The challenge, Glenn claims, is to find a way to provide public support and oversight to faith-based schools and organizations without stifling the religious element that makes them effective. He encourages government to regulate faith-based organizations through clear outcome and delivery standards, professional qualifications, a system of peer review and government-appointed inspectors. Perhaps most important of all, says Glenn, is to empower parents and clients with vouchers and with the information they need to make informed choices.

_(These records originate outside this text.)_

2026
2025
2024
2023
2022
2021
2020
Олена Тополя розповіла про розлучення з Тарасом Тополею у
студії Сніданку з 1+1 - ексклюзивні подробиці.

Glenn encourages religious groups to refuse funds unless the terms respect their religious identity, even if this means saying no to opportunities to expand their mission. He encourages those who accept government funding to hold on to their vision, to insist on the right to make employment decisions and, if necessary, to stand up to the government. Faith-based organizations will be helped in this if they have strong boards, clarity about the distinctiveness of their approach, professional norms and training that are congruent with their worldview, and peer support.

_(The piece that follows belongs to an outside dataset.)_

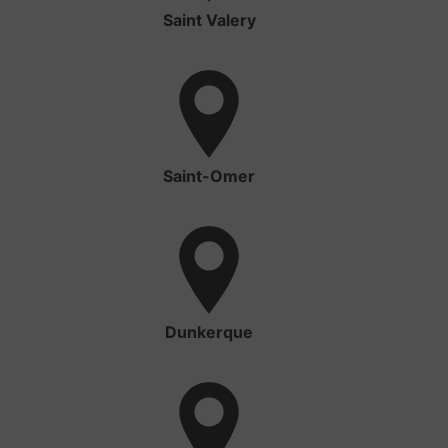
Saint Valery
Saint-Omer
Dunkerque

Glenn's proposal is thoughtful and thought-provoking. There may well be ways that government and faith-based organizations can form partnerships that serve the public good. Whether these partnerships compromise either government or religion will become clearer as experiments proceed.
Less clear is the wisdom of replacing the common school with a more pluralistic system of public education. The growing interest in vouchers seems to mirror the increasing fragmentation of our society and, in particular, the decline in our commitment to the education of all students. In Philadelphia, for instance, urban classrooms make do with $35,000 to $45,000 less than their suburban counterparts. Since equality of educational funding directly relates to equality of opportunity, this may be the great civil rights issue of our time. If we move toward a system of school choice, will we close this gap?

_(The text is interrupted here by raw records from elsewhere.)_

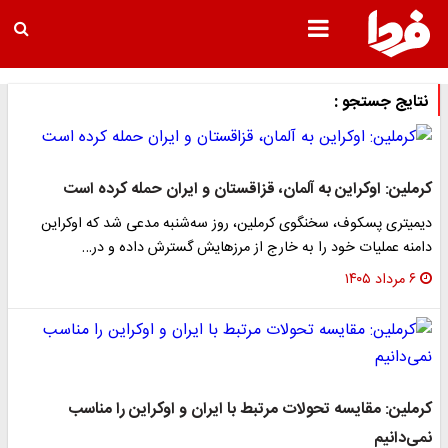
نتایج جستجو :
کرملین: اوکراین به آلمان، قزاقستان و ایران حمله کرده است
دیمیتری پسکوف، سخنگوی کرملین، روز سه‌شنبه مدعی شد که اوکراین
دامنه عملیات خود را به خارج از مرزهایش گسترش داده و در…
۶ مرداد ۱۴۰۵
کرملین: مقایسه تحولات مرتبط با ایران و اوکراین را مناسب
نمی‌دانیم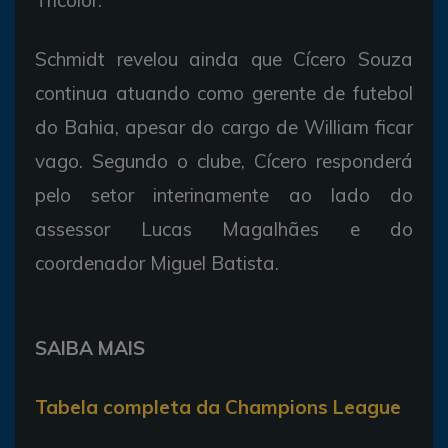
Schmidt revelou ainda que Cícero Souza
continua atuando como gerente de futebol
do Bahia, apesar do cargo de William ficar
vago. Segundo o clube, Cícero responderá
pelo setor interinamente ao lado do
assessor Lucas Magalhães e do
coordenador Miguel Batista.
SAIBA MAIS
Tabela completa da Champions League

One may also question Glenn's claim that meaning is entirely embedded in religious narratives. Although such narratives shape moral reasoning in powerful ways, meaning cannot be entirely embedded in them because meaning is not just a function of language. Paul Tillich taught us that for language to be meaningful, it must refer to something besides the other words in the language system. Since narratives make claims about the one world in which we live, they cannot be utterly incommensurable. Ever since the apostle Paul spoke about the gentiles as "having the law written on their hearts," the witness of the larger Christian tradition has inclined toward theologies of natural law and common grace. The confidence that nonbelievers can reason morally seems to be a precondition for a religiously plural democratic polity. Without this supposition, it seems impossible not to require some sort of religious test for citizenship or governance.
Can notions of natural law provide some hope that common schools can educate in ways that do not simply offend religious minorities? The difficulty, as Glenn points out, is figuring out how to teach in a neutral way that does not privilege religious agnosticism. Surely common schooling has its ambiguities, but, as Glenn himself acknowledges, providing funds to religious schools has ambiguities of its own.